What is a time-series database?

22 Nov 12:42

3 min. read

Нотатки про Ruby та RoR

@kovbaska

Post cover: What is a time-series database?

Table of contentsClick link to navigate to the desired location

Why MySQL and PostgreSQL are not suitable for time-series

This content has been automatically translated from Ukrainian.

View Original

Time-series database is a type of storage optimized for time-bound data. Each record in such a system has a timestamp, and time is the main characteristic by which this data is stored, read, and analyzed. Such databases are designed for large streams of events that continuously arrive and are mostly not modified after being recorded.

These databases are used in server monitoring, financial systems, web traffic analytics, IoT devices, or any processes where it is important to see the dynamics of metrics. For example, changes in CPU load over the past hours, sensor temperature every second, or fluctuations in stock indices throughout the day.

Time-series databases provide fast reading of large time ranges, efficient aggregations, compression, and the ability to quickly delete old data without harming performance.

Among popular implementations are InfluxDB, TimescaleDB, Prometheus, VictoriaMetrics, and even Elasticsearch, which is often used for time-series analytics due to its ability to quickly index events and perform aggregated queries. This makes such databases indispensable for monitoring systems, analytics, and working with high-frequency data, where time is a key factor.

MySQL and PostgreSQL can be used for time-series, but they scale poorly under such loads. The reason is not that they are "bad," but that their architecture is not designed for very frequent inserts and huge volumes of data organized specifically by time.

Why MySQL and PostgreSQL are not suitable for time-series

In classical relational databases, records are stored in tables, and indexes are in B-trees. When data is continuously added over time (every second or even every millisecond), the index starts to quickly "inflate," memory segments become fragmented, and frequent INSERTs create a load on page locking and the transaction log. As a result, the database begins to slow down, especially when data is measured not in millions, but in hundreds of millions or billions of rows.

The second drawback is aggregations over large time ranges. For example, getting the "average temperature over three months" in MySQL or PostgreSQL is a slow scan over a huge table. In time-series databases, these operations are performed instantly because they are immediately optimized for range queries and store data in an easily aggregatable format.

Another issue is the deletion of old data. In PostgreSQL, this causes massive bloat and requires VACUUM, which constantly overloads the system. In MySQL, the situation is no better: when a large number of old records are deleted, tables and indexes become fragmented, and performance drops.

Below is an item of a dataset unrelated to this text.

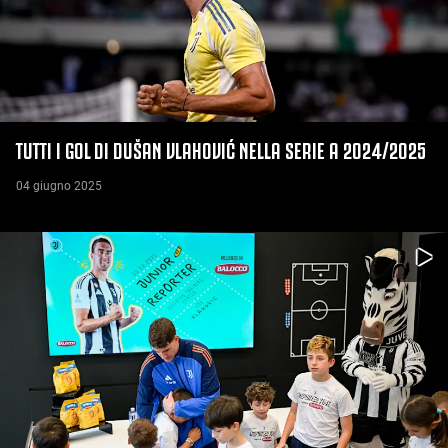
TUTTI I GOL DI DUŠAN VLAHOVIĆ NELLA SERIE A 2024/2025
04 giugno 2025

In time-series databases, this is architecturally resolved: old data is stored in separate "chunks" and simply discarded in whole blocks without load.

Also, regular SQL databases do not have efficient data compression optimized specifically for sequences of values over time. In time-series stores (InfluxDB, VictoriaMetrics, Prometheus), compression allows storing the same data 5–20 times more compactly.

In summary: MySQL/PostgreSQL work great with classical transactional data, but with large streams of telemetry, logs, or sensor readings, their performance quickly drops. Time-series databases are specifically designed for such loads: they optimize the writing, storing, reading, and deleting of time-bound data.